We wanted this patch to make us switch uninitialized loads to poison at will, since they become UB. In practice, this helps us fixing bugs in SROA and etc without perf degradation.
As long as ubsan/valgrind can detect these uninitialized loads, I think we should be ok to deploy this change. We are touching memcpys yet, at least, as those may be susceptible to handling uninit memory.

We wanted this patch to make us switch uninitialized loads to poison at will, since they become UB. In practice, this helps us fixing bugs in SROA and etc without perf degradation.

Can you elaborate on this? I don't see how this is necessary for switching uninitialized loads to poison.

As long as ubsan/valgrind can detect these uninitialized loads, I think we should be ok to deploy this change.

Valgrind cannot detect uninitialized loads, it only detects branching on uninitialized data. Valgrind works on the assembly level, and as such does not have the necessary information to tell whether a mov of uninitialized data is problematic or not.

The only sanitizer that can detect this is msan (with the patch referenced above), which is incidentally also the sanitizer that sees the least use in practice, because it is much harder to deploy than ubsan and asan.

tschuett added inline comments.
clang/lib/CodeGen/CGExpr.cpp
676

Nit: You meant static.

Almost all flags are off by default. That's why they are called flags, i.e., -Weverything.

jmciver updated this revision to Diff 471878.Oct 30 2022, 2:42 PM

Updating D134410: [clang][CodeGen] Add noundef metadata to load instructions (preliminary 1 or 2)

Fix AMD-GPU, ARM, PowerPC, and new OpenMP tests.

We wanted this patch to make us switch uninitialized loads to poison at will, since they become UB. In practice, this helps us fixing bugs in SROA and etc without perf degradation.

Can you elaborate on this? I don't see how this is necessary for switching uninitialized loads to poison.

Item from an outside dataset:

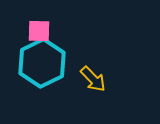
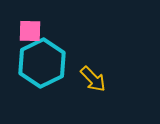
pink square: moved 9 px left
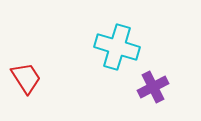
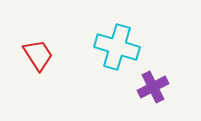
red trapezoid: moved 12 px right, 23 px up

It's not mandatory, it's a simple way of achieving it as !noundef already exists.

We cannot change the default behavior of load as it would break BC. An alternative is to introduce a new !poison_on_unint for loads. Clang could use that on all loads except those for bit-fields.
Our suggestion is to jump straight to !noundef.
To fully remove undef, then we need to swtich loads to return freeze poison rather than undef on uninitialized access, but only after we are able to yield poison in the common case.

jmciver updated this revision to Diff 472051.Oct 31 2022, 10:06 AM

Updating D134410: [clang][CodeGen] Add noundef metadata to load instructions (preliminary 1 or 2)

Refactor local linkage function, applyNoundefToLoadInst, to use static rather
than an anonymous namespace as per LLVM coding standards.

jmciver added inline comments.Oct 31 2022, 10:14 AM
clang/lib/CodeGen/CGExpr.cpp
676

Thank you for bringing that to my attention. I reviewed the LLVM Coding Standards guidance on the topic.

nikic added a comment.Nov 1 2022, 2:05 AM

We wanted this patch to make us switch uninitialized loads to poison at will, since they become UB. In practice, this helps us fixing bugs in SROA and etc without perf degradation.

Can you elaborate on this? I don't see how this is necessary for switching uninitialized loads to poison.

It's not mandatory, it's a simple way of achieving it as !noundef already exists.

We cannot change the default behavior of load as it would break BC.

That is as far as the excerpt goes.